My mother left a will. In her six years of work in the U.S., combined with the inheritance left by my father, she had managed to save a good piece of money. Even from prison she was able to keep up her life insurance payments somehow. I couldn’t collect any money according to her will until my sister turned eighteen. It was placed in a trust under my sister Efe’s name.

After my release I searched for work for six months. The one line they
gave me on every job application to explain—“Have you ever been convicted of a felony? If so, please explain”—didn’t work out. How do you explain murder? It just runs people and employers away.
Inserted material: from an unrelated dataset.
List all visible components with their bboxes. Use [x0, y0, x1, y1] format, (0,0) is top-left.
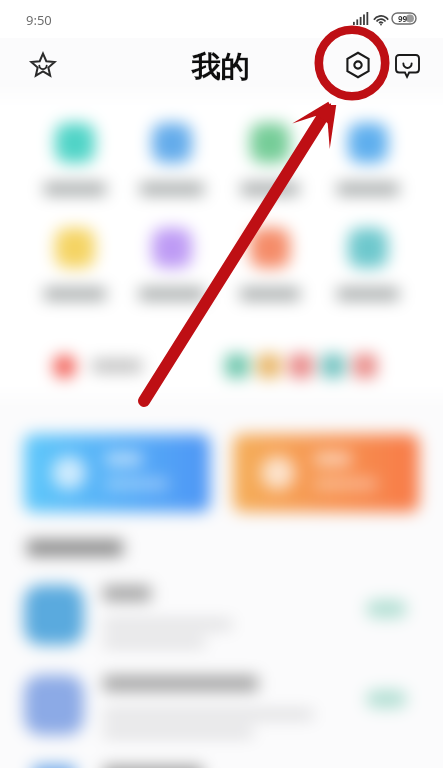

The man who took me in when I was jobless and homeless has been like a father to me. For that he has my eternal loyalty. In my youth I was taught that if someone saves your life, you owe them your life.

With steady work, good money in my pocket, a roof over my head, and all the things a man needs to be more than invisible in this world, I stand firm on my two feet. You cannot teach me to be a man. You may know a lot, but you know nothing about that.

I’m drawn to you Souljah. I hope you know how to take this. You remind me of my mother. There is something so pure about you, so beautiful. I respect your mind, your body, the whole package. If I could possess you I know my mother would smile down on me. But could you think about me and you instead of the whole world? Could you think about me?

Bilal Odé

October 1993

Midnight,

I’m sorry about your momma. During the months that we spent together I noticed how sometimes you would be so alive and talkative. Then suddenly you’d fall into a strange silence. I figured there was a very personal story behind that silence. In time I told myself you might confide in me.